> Brief:
From the entries that follow, report every line in which "Успокаивающие" occurs.

> Stored data:
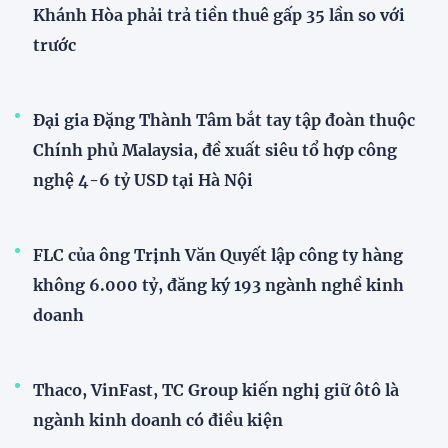
Khánh Hòa phải trả tiền thuê gấp 35 lần so với
trước
Đại gia Đặng Thành Tâm bắt tay tập đoàn thuộc
Chính phủ Malaysia, đề xuất siêu tổ hợp công
nghệ 4-6 tỷ USD tại Hà Nội
FLC của ông Trịnh Văn Quyết lập công ty hàng
không 6.000 tỷ, đăng ký 193 ngành nghề kinh
doanh
Thaco, VinFast, TC Group kiến nghị giữ ôtô là
ngành kinh doanh có điều kiện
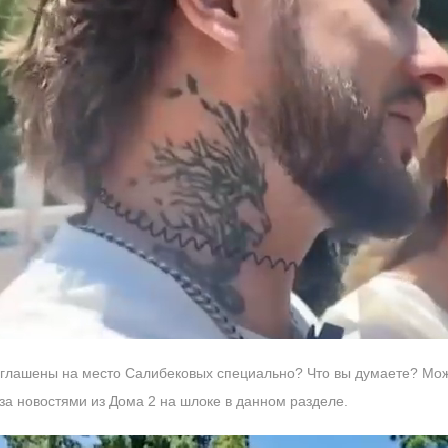
глашены на место Салибековых специально? Что вы думаете? Мож
за новостями из Дома 2 на шлоке в данном разделе.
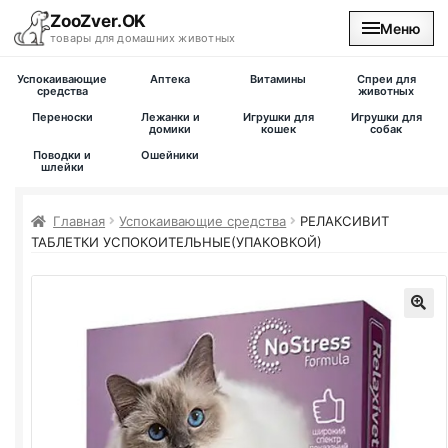
ZooZver.OK
Меню
товары для домашних животных
Успокаивающие
Аптека
Витамины
Спреи для
На главную
средства
животных
Переноски
Лежанки и
Игрушки для
Игрушки для
домики
кошек
собак
Каталог
Поводки и
Ошейники
шлейки
Наши магазины
Главная
Успокаивающие средства
РЕЛАКСИВИТ
ТАБЛЕТКИ УСПОКОИТЕЛЬНЫЕ(УПАКОВКОЙ)
Вакансии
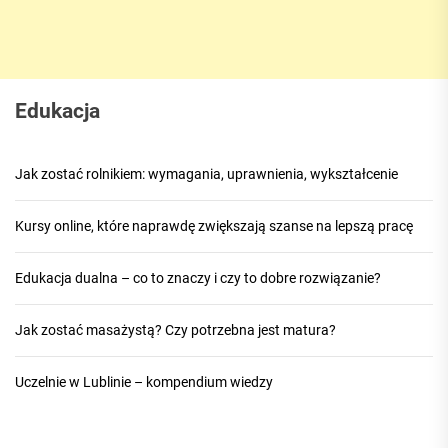
Edukacja
Jak zostać rolnikiem: wymagania, uprawnienia, wykształcenie
Kursy online, które naprawdę zwiększają szanse na lepszą pracę
Edukacja dualna – co to znaczy i czy to dobre rozwiązanie?
Jak zostać masażystą? Czy potrzebna jest matura?
Uczelnie w Lublinie – kompendium wiedzy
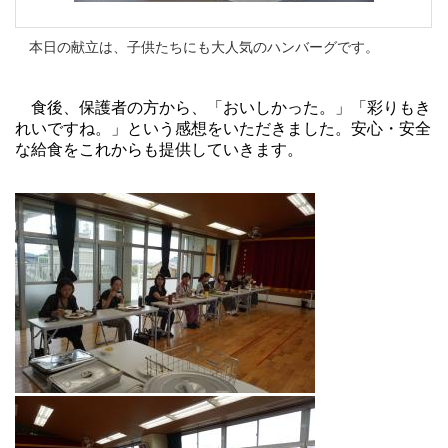
本日の献立は、子供たちにも大人気のハンバーグです。
食後、保護者の方から、「おいしかった。」「彩りもき
れいですね。」という感想をいただきました。
安心・安全
な給食をこれからも提供していきます。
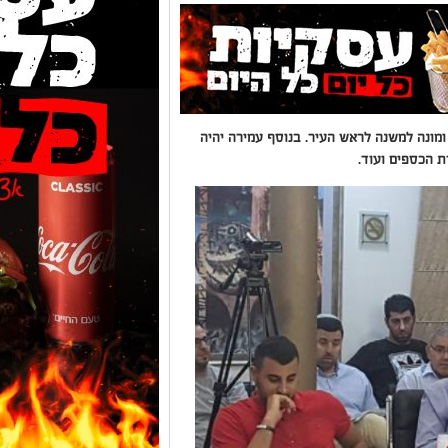
מונה למשנה לראש העיר. בנוסף עמירה יהיה
דת הכספים ועוד.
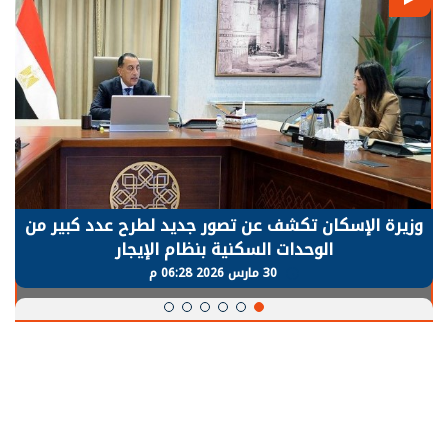
وزيرة الإسكان تكشف عن تصور جديد لطرح عدد كبير من
الوحدات السكنية بنظام الإيجار
30 مارس 2026 06:28 م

> Response to the exercise:
Успокаивающие
Успокаивающие средства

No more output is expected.